A new approach to treating dementia and mild cognitive impairment (MCI) has had promising results, reversing brain decline in eighty percent of patients. In some cases, patients have increased their cognitive scores from the dementia range to normal.
A team of doctors from three different institutes were looking at innovative ways to treat dementia that differs from the conventional treatment approach. Conventional treatments that use a single treatment modality, often have poor results, due to their one-size-fits-all approach. Currently, treatments for dementia and Alzheimer’s disease do not improve the condition, but at best slow down cognitive decline.
The three different organisations involved in the trial were Functional Medicine Psychiatry and Dementia Clinic in Walnut Creek, California, Northwest Memory Care Clinic in Ashland, Oregon, and Dr. Ann Hathaway Clinic in San Rafael, California. Together they decided upon a precision treatment approach to Alzheimer’s.
Precision treatment is highly personalised for each patient, and takes a holistic approach to disease. This mode of treatment targets factors contributing to disease. Precision treatment looks at the individual’s genes, environment and lifestyle, and allows doctors to create more accurate treatments and preventative measures. This tailor-made approach has been successfully used in cancer treatment in recent years.
Senior author in the study, Professor Dale Bredesen says:
“We believe that the future of medicine, for treatment of complex chronic conditions such as Alzheimer’s, cancer, and cardiovascular disease, lies not in simplistic, single-drug medicine but rather in larger data sets and precision medicine protocols such as the one used in this trial.”
For the precision treatment study, 25 patients with dementia or MCI between the ages of 50 and 76 were recruited. Doctors evaluated factors that were associated with cognitive decline and dementia. This included looking at the patients’ insulin resistance; inflammation; gut health; genetic abnormalities such as a tendency to blood clotting; vascular abnormalities; hormones; nutrient deficiencies; and exposure to pathogens and toxins, and any other contributing factors.

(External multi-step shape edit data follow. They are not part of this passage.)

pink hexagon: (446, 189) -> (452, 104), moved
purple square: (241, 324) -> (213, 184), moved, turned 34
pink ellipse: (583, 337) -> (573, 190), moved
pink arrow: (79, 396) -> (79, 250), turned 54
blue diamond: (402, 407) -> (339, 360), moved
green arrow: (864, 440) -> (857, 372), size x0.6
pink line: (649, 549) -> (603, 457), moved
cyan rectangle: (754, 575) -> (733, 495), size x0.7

Patients were treated for nine months. As part of the treatment protocol doctors set out to correct or reverse the issues listed above. Insulin sensitivity was restored, cholesterol and triglycerides lowered, hormone replacement was offered, inflammation lowered, pathogens and bacterial imbalances in the gut were treated, as was autoimmunity, and detoxification to remove toxins.

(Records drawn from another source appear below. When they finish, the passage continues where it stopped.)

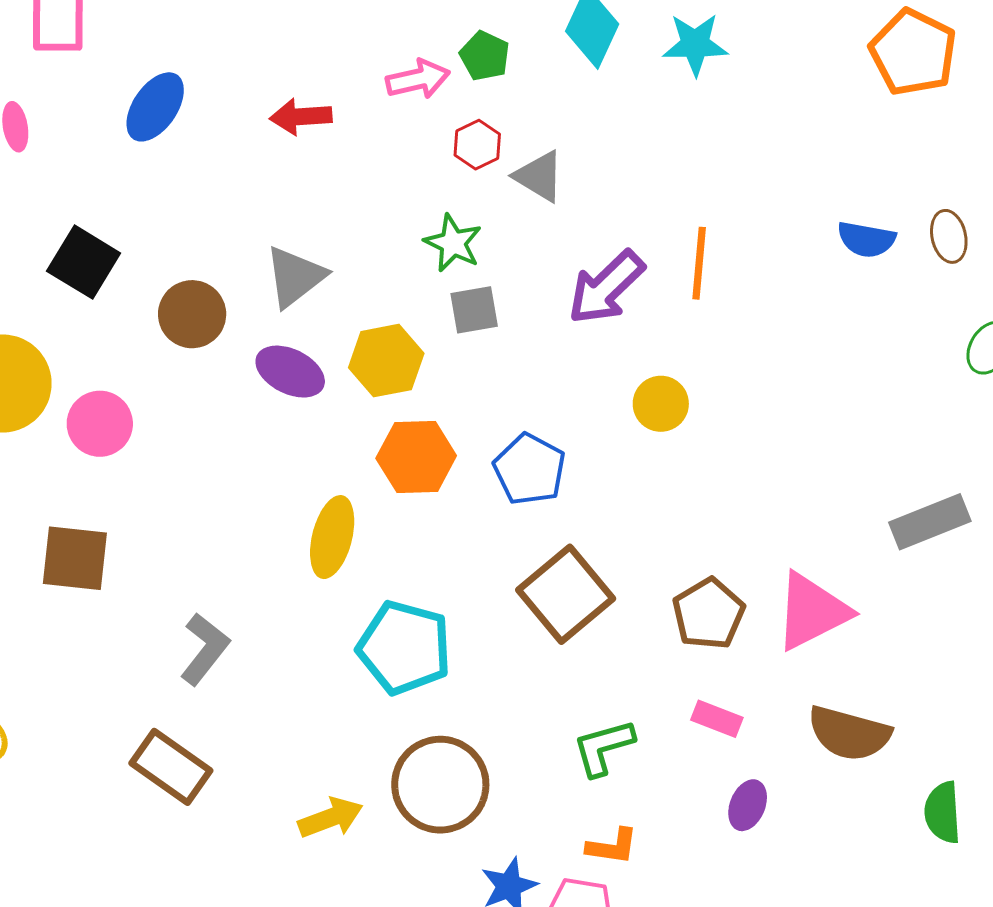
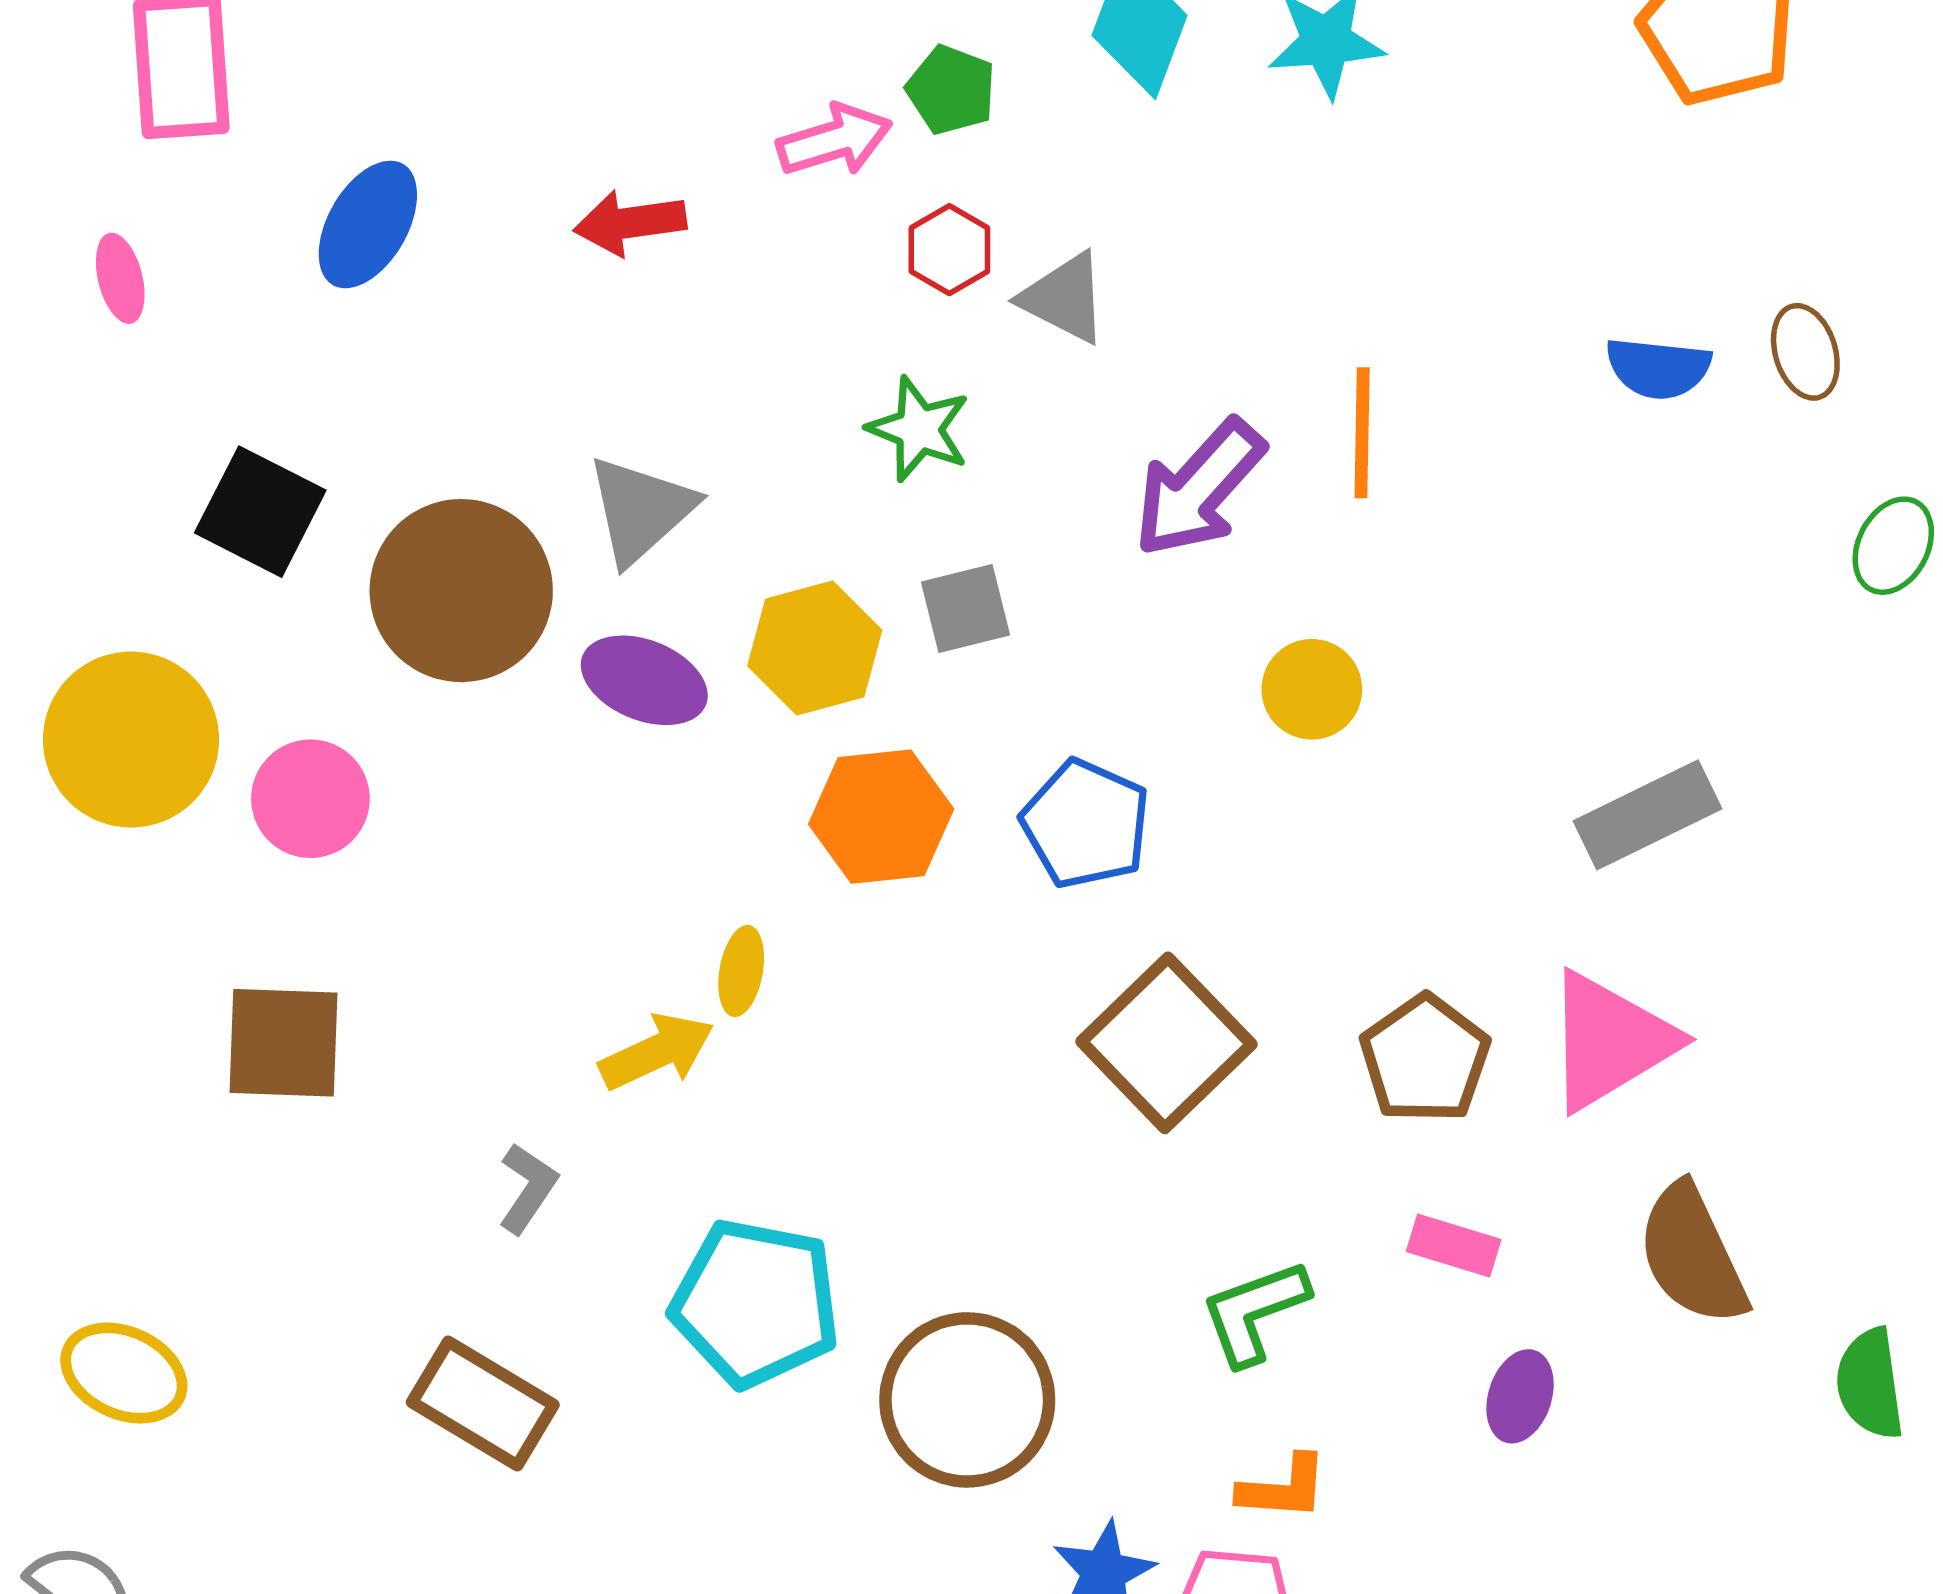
gray square: (474, 310) -> (965, 609), moved
brown circle: (192, 314) -> (461, 591), size x1.5
gray rectangle: (930, 522) -> (1647, 815), moved
yellow ellipse: (332, 537) -> (741, 971), size x0.6
cyan pentagon: (404, 648) -> (756, 1303), moved
gray L-shape: (205, 649) -> (528, 1188), size x0.7
brown semicircle: (849, 733) -> (1692, 1255), turned 54
yellow arrow: (331, 818) -> (657, 1052), moved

Inflammation is perhaps seen as one of the forefront causes of dementia, and so this was treated with a mix of vitamins and herbal remedies, including vitamin C and D, quercetin, liposomal glutathione, fish oil, resveratrol and boswellia. Stress management was also a key component of the study, and participants were encouraged to do 45 minutes of aerobic training a day, six days a week, and strength-training exercises twice a week.
The results
MRI scans showed that patients increased their brains’ grey matter volume by 0.3%. Typically, those with a MCI or mild dementia see their brain’s grey matter waste away at 2.2% a year. The trial originally set out to slow the decline of the loss of grey matter, and did not expect to see improvements in this area.
Lead author Dr. Kat Toups noted, “I have been the Principal Investigator on more than 20 long-term clinical trials for patients with MCI and dementia where the benchmark for success was merely a slowing in cognitive decline. This trial is the first to show actual improvement in multiple domains of functioning, as well as improvements in MRI brain scans.”
The results of the MRI also had positive results in the hippocampus, the region of the brain that is responsible for learning and memory. Usually hippocampal volumes decrease in patients with MCI or Alzheimer’s disease at a rate of between 3.5–4.66 percent in a year. Those in the study saw a decrease of 1.29 percent.
The first results were recently published in the Journal of Alzheimer’s Disease.